[[ Excerpted data, beginning ]]

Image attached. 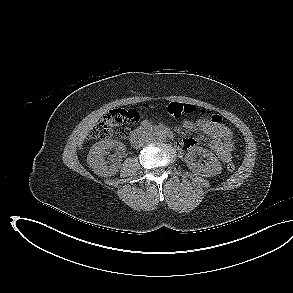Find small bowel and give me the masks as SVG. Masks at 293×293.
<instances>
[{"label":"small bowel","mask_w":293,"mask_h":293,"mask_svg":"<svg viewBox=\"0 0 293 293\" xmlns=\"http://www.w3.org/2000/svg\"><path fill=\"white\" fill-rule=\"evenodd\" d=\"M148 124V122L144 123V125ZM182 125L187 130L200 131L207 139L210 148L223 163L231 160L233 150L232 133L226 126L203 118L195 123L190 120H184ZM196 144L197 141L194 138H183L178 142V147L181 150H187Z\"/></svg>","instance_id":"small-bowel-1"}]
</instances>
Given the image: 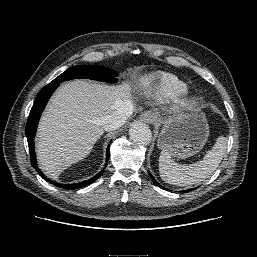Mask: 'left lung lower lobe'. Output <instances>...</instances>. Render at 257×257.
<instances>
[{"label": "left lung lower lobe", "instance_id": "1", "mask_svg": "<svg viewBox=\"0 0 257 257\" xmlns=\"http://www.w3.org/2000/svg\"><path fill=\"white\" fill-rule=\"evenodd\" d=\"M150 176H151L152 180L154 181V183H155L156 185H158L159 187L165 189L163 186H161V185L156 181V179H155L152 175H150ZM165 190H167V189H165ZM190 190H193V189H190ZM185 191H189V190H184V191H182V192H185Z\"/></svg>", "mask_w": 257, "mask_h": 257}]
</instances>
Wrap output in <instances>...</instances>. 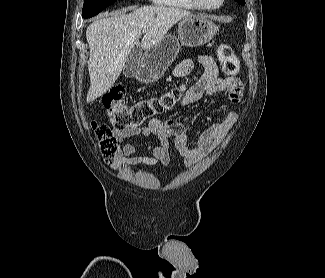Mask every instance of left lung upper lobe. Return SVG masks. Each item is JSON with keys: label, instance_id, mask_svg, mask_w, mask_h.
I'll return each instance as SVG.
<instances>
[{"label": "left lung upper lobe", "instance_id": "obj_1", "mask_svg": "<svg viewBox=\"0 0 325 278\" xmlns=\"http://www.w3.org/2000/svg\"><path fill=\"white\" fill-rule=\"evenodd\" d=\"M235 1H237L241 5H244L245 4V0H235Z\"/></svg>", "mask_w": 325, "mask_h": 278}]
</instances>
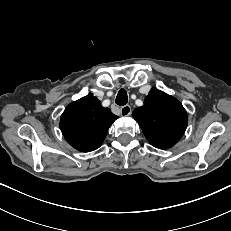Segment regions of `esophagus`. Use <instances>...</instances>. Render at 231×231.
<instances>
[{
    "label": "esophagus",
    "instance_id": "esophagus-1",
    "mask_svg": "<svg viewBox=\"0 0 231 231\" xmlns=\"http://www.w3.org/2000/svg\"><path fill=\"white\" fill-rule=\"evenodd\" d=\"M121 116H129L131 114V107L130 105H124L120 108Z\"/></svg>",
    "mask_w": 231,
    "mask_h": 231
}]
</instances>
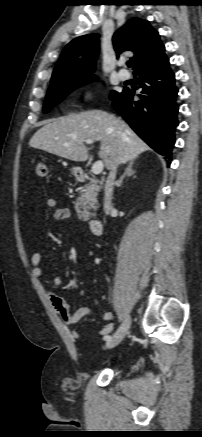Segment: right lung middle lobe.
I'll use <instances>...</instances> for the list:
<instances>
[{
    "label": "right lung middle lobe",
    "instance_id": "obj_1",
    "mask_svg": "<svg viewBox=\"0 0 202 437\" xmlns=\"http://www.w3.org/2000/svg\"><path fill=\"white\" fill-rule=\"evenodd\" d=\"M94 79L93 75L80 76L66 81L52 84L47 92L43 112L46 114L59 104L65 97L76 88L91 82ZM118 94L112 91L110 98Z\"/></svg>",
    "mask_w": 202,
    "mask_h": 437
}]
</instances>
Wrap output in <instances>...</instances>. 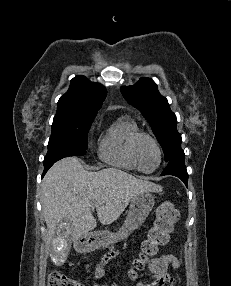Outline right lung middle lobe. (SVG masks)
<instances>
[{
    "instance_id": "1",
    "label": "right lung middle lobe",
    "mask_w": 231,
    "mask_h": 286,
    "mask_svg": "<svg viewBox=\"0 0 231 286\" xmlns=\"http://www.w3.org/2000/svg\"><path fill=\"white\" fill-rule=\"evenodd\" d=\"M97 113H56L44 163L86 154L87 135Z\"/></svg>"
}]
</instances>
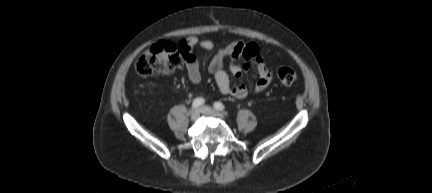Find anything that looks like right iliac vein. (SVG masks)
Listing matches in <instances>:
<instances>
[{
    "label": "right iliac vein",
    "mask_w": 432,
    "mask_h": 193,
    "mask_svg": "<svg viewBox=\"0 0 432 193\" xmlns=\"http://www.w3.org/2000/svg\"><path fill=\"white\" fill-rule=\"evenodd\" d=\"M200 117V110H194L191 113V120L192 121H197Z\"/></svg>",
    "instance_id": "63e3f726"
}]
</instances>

[[ Excerpted data, end ]]

The problem
Exact lines, nothing more: output the one with "Find anything that" and every later line through the end of the data, skipping pictures.

Output for this exercise
Find anything that looks like right iliac vein. (SVG masks)
Listing matches in <instances>:
<instances>
[{
    "label": "right iliac vein",
    "mask_w": 432,
    "mask_h": 193,
    "mask_svg": "<svg viewBox=\"0 0 432 193\" xmlns=\"http://www.w3.org/2000/svg\"><path fill=\"white\" fill-rule=\"evenodd\" d=\"M200 117V110H194L191 113V120L192 121H197Z\"/></svg>",
    "instance_id": "63e3f726"
}]
</instances>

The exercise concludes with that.